Professor Azim Surani

Specification and programming of the germline for totipotency and development

Email: a.surani@gurdon.cam.ac.uk 

Affilation: Gurdon Institute

 

Biography 

Azim Surani was born in Kenya and received PhD in 1975 at Cambridge University under Professor Sir Robert Edwards FRS (Nobel Laureate, 2010). Joined the Babraham Institute in 1979 and discovered Genomic Imprinting in 1984 and subsequently, novel imprinted genes and their functions, with mechanisms through establishment and erasure of DNA methylation.  He was elected the Marshall-Walton Professor (1992), and Director of Germline and Epigenomics Research  (2013) at Cambridge University.  

He has recently established the genetic basis for germ cell specification and epigenetic programming. He was elected a Fellow of the Royal Society (1990) and Fellow of the Academy of Medical Sciences (2001) He was awarded a Royal Medal in 2010 and in 2014 McEwan Award for Innovation, The International Society for Stem Cell Research. 

Azim is the Mary Marshall and Arthur Walton Professor of Physiology and Reproduction, and a member of the Physiology, Development and Neuroscience Department, University of Cambridge.

 

surani lab 2014

The transcriptional network for mouse primordial germ cell specification. Image: Erna Magnusdottir

 

Research

Specification of primordial germ cell (PGC) occurs after development of equipotent epiblast cells following their exit from naïve pluripotent state.

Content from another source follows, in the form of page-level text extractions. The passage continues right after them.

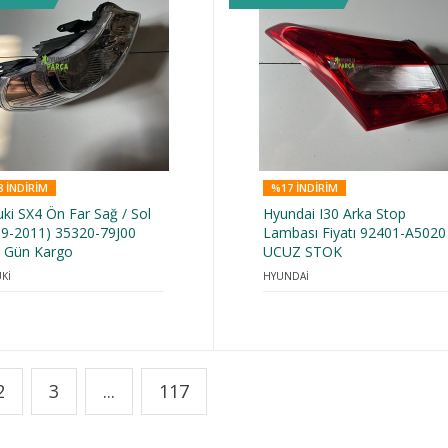
 INDIRIM
%17 INDIRIM
ki SX4 Ön Far Sağ / Sol
Hyundai I30 Arka Stop
09-2011) 35320-79J00
Lambası Fiyatı 92401-A5020
ı Gün Kargo
UCUZ STOK
Kİ
HYUNDAİ
2
3
...
117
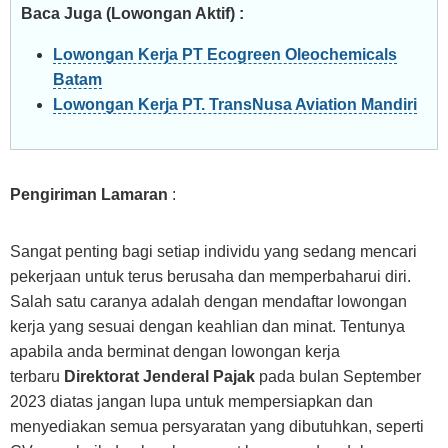
Baca Juga (Lowongan Aktif) :
Lowongan Kerja PT Ecogreen Oleochemicals
Batam
Lowongan Kerja PT. TransNusa Aviation Mandiri
Pengiriman Lamaran
:
Sangat penting bagi setiap individu yang sedang mencari
pekerjaan untuk terus berusaha dan memperbaharui diri.
Salah satu caranya adalah dengan mendaftar lowongan
kerja yang sesuai dengan keahlian dan minat. Tentunya
apabila anda berminat dengan lowongan kerja
terbaru
Direktorat Jenderal Pajak
pada bulan September
2023 diatas jangan lupa untuk mempersiapkan dan
menyediakan semua persyaratan yang dibutuhkan, seperti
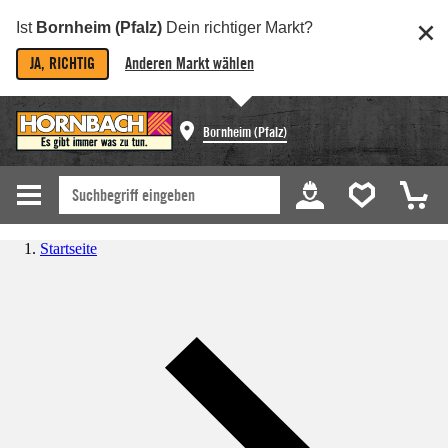
Ist
Bornheim (Pfalz)
Dein richtiger Markt?
JA, RICHTIG
Anderen Markt wählen
Bornheim (Pfalz)
Startseite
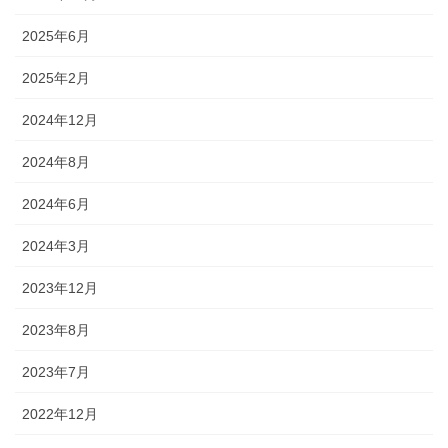
2025年6月
2025年2月
2024年12月
2024年8月
2024年6月
2024年3月
2023年12月
2023年8月
2023年7月
2022年12月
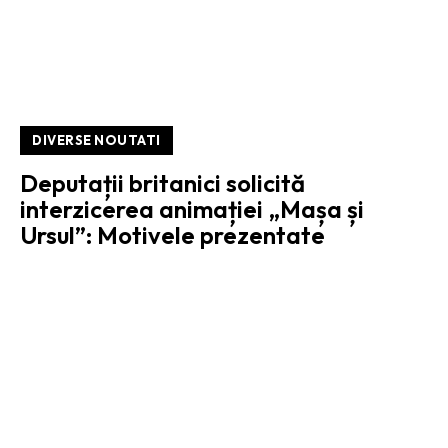
DIVERSE NOUTATI
Deputații britanici solicită
interzicerea animației „Mașa și
Ursul”: Motivele prezentate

These epiblast cells can give rise to both somatic and germ cells in vivo and in vitro.  Recent studies show that BLIMP1, PRDM14 and AP2g are necessary and sufficient for PGC specification.  This mutually interdependent tripartite genetic network is involved in the repression of the somatic program, the initiation of the germ cell program and re-expression of pluripotency genes in early germ cells.  The network also initiates sequential, orderly and dynamic epigenetic changes in histone modifications, reactivation of the X chromosome and comprehensive global DNA demethylation and imprints erasure.  These epigenetic changes are essential towards imprinting of functional differences between parental genomes and the establishment of the totipotent state, which follows after fertilisation and establishment of the zygote. Whereas a repressive complex maintains unipotency of germ cells, dedifferentiation of unipotent PGCs to pluripotent stem cells in vitro is accompanied by the reversal of the PGC specification process. Early germ cells also exhibit unprecedented genome-wide DNA demethylation and chromatin remodelling, which are essential towards the establishment of totipotency. We are gathering insight into the mechanisms involved in epigenetic programming in germ cells, and continuing to identify the key factors that are crucial at these times. 

We are interested in exploiting the knowledge gained from studies on germ cells by creating in vitro models for induced epigenetic reprogramming, and using these models towards attempts at rejuvenation of somatic cells.